Question about prompt - Githubissues

First of all, thanks for your great work.

I met some questions when I tried to input some videos.

For example:

Input video: A 20s video from the COIN training set. A man demonstrated how to open a champagne bottle to the audience. VideoID: FOrirVpf4rY (from youtube)

Input: Capture and describe the activity events in the given video, specifying their respective time intervals, and outputting the time intervals in the 'start - end seconds format'

Output: 0.0 - 47.8 seconds, A man is cooking and grilling food in the backyard. 47.8 - 136.9 seconds, He shows the food and rubs the food and then cuts the food up. 136.9 - 212.3 seconds, He sticks the meat in the grill and cooks it, ending with a plate of meat.

Then, I tried other prompts from the paper appendix or other videos from COIN, such as 0PxSveUA9mg, a 2-minute video that teaches how to open the bottle. Unfortunately, I failed to obtain a better performance.

Any suggestions or guidance you can provide would be greatly appreciated. Thank you again for your excellent work!

Hi, thanks for your interest.

I have tried the case of COIN/videos_ali/105/FOrirVpf4rY.mp4 with the timechat_7b.pth ckpt.

When the prompt is "Localize a series of activity events in the video, output the start and end timestamp for each event, and describe each event with sentences. The output format of each predicted event should be like: ' start - end seconds, event description '. An specific example is : ' 90.0 - 102.0 seconds, spread margarine on two slices of white bread in the video '. ", the outputs are:
- 1st run: 0.0 - 28.6 seconds, A person turns on a faucet and opens a door with a bottle in it. 30.4 - 64.6 seconds, The person opens the bottle and pours a drink.
- 2nd run: 0.0 - 26.9 seconds, A person turns on the water. 27.8 - 61.5 seconds, A person opens a bottle of wine and turns on the water. 62.4 - 64.2 seconds, A person pours water on the bottle.
When the prompt is "Capture and describe the activity events in the given video, specifying their respective time intervals, and outputting the time intervals in the 'start - end seconds format'", the outputs are:
- 1st run: 0.0 - 16.9 seconds, A person is shown in a kitchen and opens up a cabinet. 16.8 - 37.3 seconds, He turns on the faucet and begins to wash off the dishes. 37.0 - 56.8 seconds, He takes a bottle of wine and puts it in the washer.
- 2nd run: 0.0 - 12.4 seconds, A person is seen holding up a bottle of wine and turns the lid off and opens it. 12.4 - 27.3 seconds, The man then turns the bottle to open it and pauses while he opens the wine. 27.3 - 62.9 seconds, He pours the wine into a glass as it's shown on the screen and pours the wine.

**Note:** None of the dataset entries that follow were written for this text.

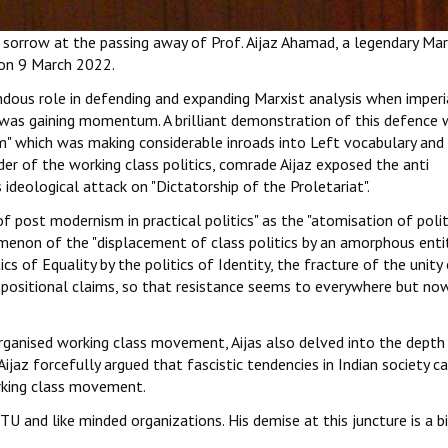
 sorrow at the passing away of Prof. Aijaz Ahamad, a legendary Mar
 on 9 March 2022.
dous role in defending and expanding Marxist analysis when imperi
" was gaining momentum. A brilliant demonstration of this defence 
m" which was making considerable inroads into Left vocabulary and
er of the working class politics, comrade Aijaz exposed the anti
deological attack on "Dictatorship of the Proletariat".
f post modernism in practical politics" as the "atomisation of polit
omenon of the "displacement of class politics by an amorphous enti
cs of Equality by the politics of Identity, the fracture of the unity
ppositional claims, so that resistance seems to everywhere but no
organised working class movement, Aijas also delved into the depth
 Aijaz forcefully argued that fascistic tendencies in Indian society c
rking class movement.
U and like minded organizations. His demise at this juncture is a b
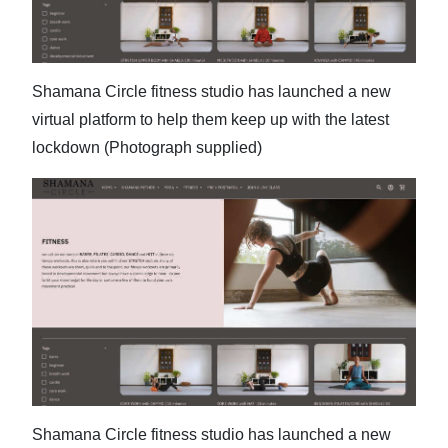
News
Business
Sport
Shamana Circle fitness studio has launched a new
virtual platform to help them keep up with the latest
Life
lockdown (Photograph supplied)
Opinion
RG
Podcast
Jobs
Classifieds
Obituaries
Weather
Shamana Circle fitness studio has launched a new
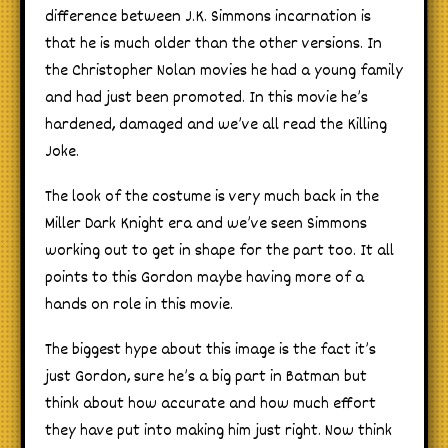
difference between J.K. Simmons incarnation is
that he is much older than the other versions. In
the Christopher Nolan movies he had a young family
and had just been promoted. In this movie he’s
hardened, damaged and we’ve all read the Killing
Joke.
The look of the costume is very much back in the
Miller Dark Knight era and we’ve seen Simmons
working out to get in shape for the part too. It all
points to this Gordon maybe having more of a
hands on role in this movie.
The biggest hype about this image is the fact it’s
just Gordon, sure he’s a big part in Batman but
think about how accurate and how much effort
they have put into making him just right. Now think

In my case, the output will not show something completely unrelated to the video, such as grilling food in the backyard you mentioned...

I've noticed a few other people telling me that the timechat_7b.pth ckpt 's zero-shot performance is not as good as expected, which is weird and I'll be checking this out soon.

Thank you for your help！ I found there may be some differences between your input video with mine， although they all are FOrirVpf4rY.mp4 .

Referring to the original annotation of FOrirVpf4rY, I use the video clip which is sampled from [strat, end] and contains 24s rather than the untrimmed original video. These steps follow the previous work because the step annotations are based on trimmed video clips. But I guess that you may be testing the original 64-second original video.

"FOrirVpf4rY": {
    "recipe_type": 105,
    "annotation": [
        {
            "id": "180",
            "segment": [
                8.0,
                14.0
            ],
            "label": "turn the suspension link"
        },
        {
            "id": "181",
            "segment": [
                21.0,
                25.0
            ],
            "label": "open the bottle carefully"
        }
    ],
    "video_url": "https://www.youtube.com/embed/FOrirVpf4rY",
    "start": 3.9482121130914445,
    "end": 29.261808339128713,
    "duration": 64.853333,
    "class": "OpenChampagneBottle",
    "subset": "training"
},

On the other hand, I retried these two prompts you provided, the results are shown below.

Prompt 1
- Localize a series of activity events in the video, output the start and end timestamp for each event, and describe each event with sentences. The output format of each predicted event should be like: ' start - end seconds, event description '. An specific example is : ' 90.0 - 102.0 seconds, spread margarine on two slices of white bread in the video '.
- Output: 0.0 - 54.5 seconds, A man is seen speaking to the camera while holding a spatula and leads into him putting butter on the grill and cooking a meal. 54.5 - 145.6 seconds, The man continues moving around the grill and leads into him cutting up pieces and ending with him being done. 145.6 - 214.4 seconds, He is then seen presenting the final product to the camera and speaking to it.
- Prompt 2
- Capture and describe the activity events in the given video, specifying their respective time intervals, and outputting the time intervals in the 'start - end seconds format'
- Ouput: 0.0 - 62.3 seconds, A man is seen speaking to the camera while standing near a grill with various instruments on it. 56.6 - 137.9 seconds, He then pours some oil and spices into a bowl and proceeds to speak to the camera about cooking instructions. 126.7 - 203.7 seconds, He continues cooking the meat on the grill and is shown finishing the cooking with a fork.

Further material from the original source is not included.